Kommen wir zu Display Advertising. Mal ganz im Ernst: Wer nimmt klassische Banner überhaupt noch wahr, ganz zu schweigen davon wer tatsächlich absichtlich klickt. Viele User sind inzwischen so genervt, dass sie Adblocker installieren um erst gar keine Banner mehr angezeigt zu bekommen. Darüber hinaus gibt es Ad Bots (also Maschinen die eine Ad Impression aufrufen) die wohl inzwischen auch für einen gehörigen Anteil des Traffics sorgen. Man geht hier von mehr als 20% des Traffics aus. Man könnte entgegenhalten, dass zumindest Retargeting „funktioniert“. Aber auch hier ist das ja eher ein Nachlaufen eines Kunden der schon auf der Website war – also auch keine echte Werbeleistung. Ob sich die Qualität von Display Ads durch den besseren Einsatz von Daten verbessert, bleibt abzuwarten. 

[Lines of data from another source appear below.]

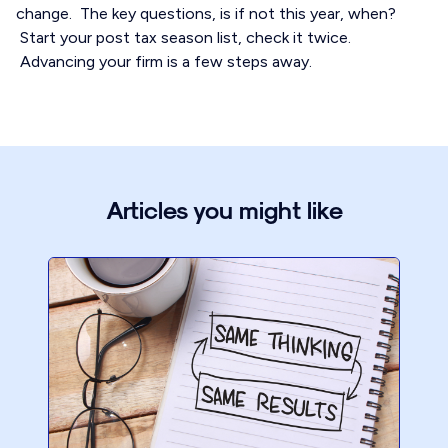
change. The key questions, is if not this year, when?
Start your post tax season list, check it twice.
Advancing your firm is a few steps away.
Articles you might like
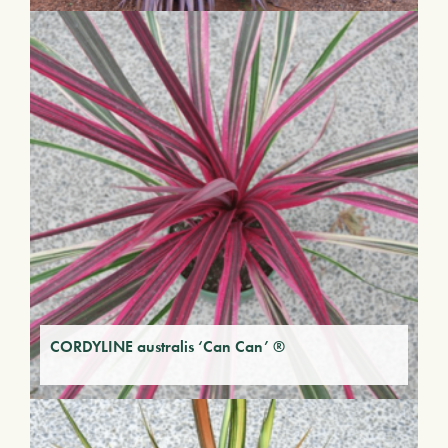
CORDYLINE australis ‘Can Can’ ®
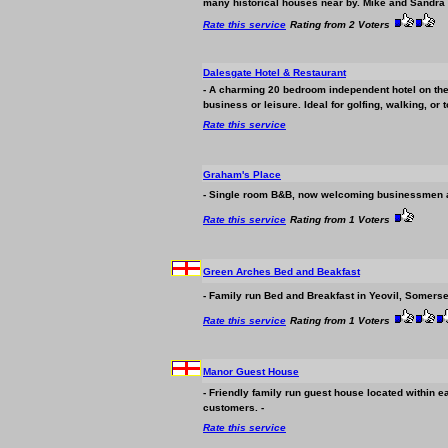
many historical houses near by. Mike and Sandra O
Rate this service
Rating from 2 Voters
Dalesgate Hotel & Restaurant
- A charming 20 bedroom independent hotel on the 
business
or leisure. Ideal for golfing, walking, or t
Rate this service
Graham's Place
- Single room B&B, now welcoming
business
men a
Rate this service
Rating from 1 Voters
Green Arches Bed and Beakfast
- Family run Bed and Breakfast in Yeovil, Somerset
Rate this service
Rating from 1 Voters
Manor Guest House
- Friendly family run guest house located within e
customers. -
Rate this service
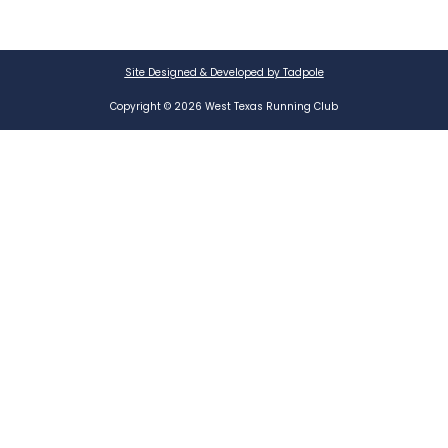
Site Designed & Developed by Tadpole
Copyright © 2026 West Texas Running Club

Beim zur Zeit wohl am stärksten boomenden Bereich – der Bewegtbildwerbung - kann man zu mindest von einer Werbewirkung ähnlich wie im TV ausgehen. Allerdings sind auch hier User davon genervt, dass sie bevor sie den gewünschten Content sehen, 30 Sekunden Werbung konsumieren müssen. Ob dies zu einer positiven Markenwahrnehmung führt, kann bezweifelt werden. 


Nicht zufällig entstehen in solch einem Marktumfeld neue Disziplinen wie Content Marketing, Native Advertising und Influencer Marketing. Hierbei geht es wieder verstärkt darum, klare Markenbotschaften zu kommunizieren und darum, ein Produkt klar zu positionieren. Naturgemäß sind diese Maßnahmen eher auf langfristigen Erfolg ausgelegt. Zudem sind die Prozesse meist weniger effizient als in der Massenwerbung. 


Am Ende des Tages steht und fällt der Erfolg von Marketing mit seiner gesamthaften Betrachtung. Solange Advertiser Performance nach Last-Cookie-Methode und nicht nach Ihrer wahren Werbewirkung bewerten, wird dies nicht funktionieren. Dann wird nämlich weiterhin Silodenken und der Kampf um den letzten Werbekontakt vorherrschen.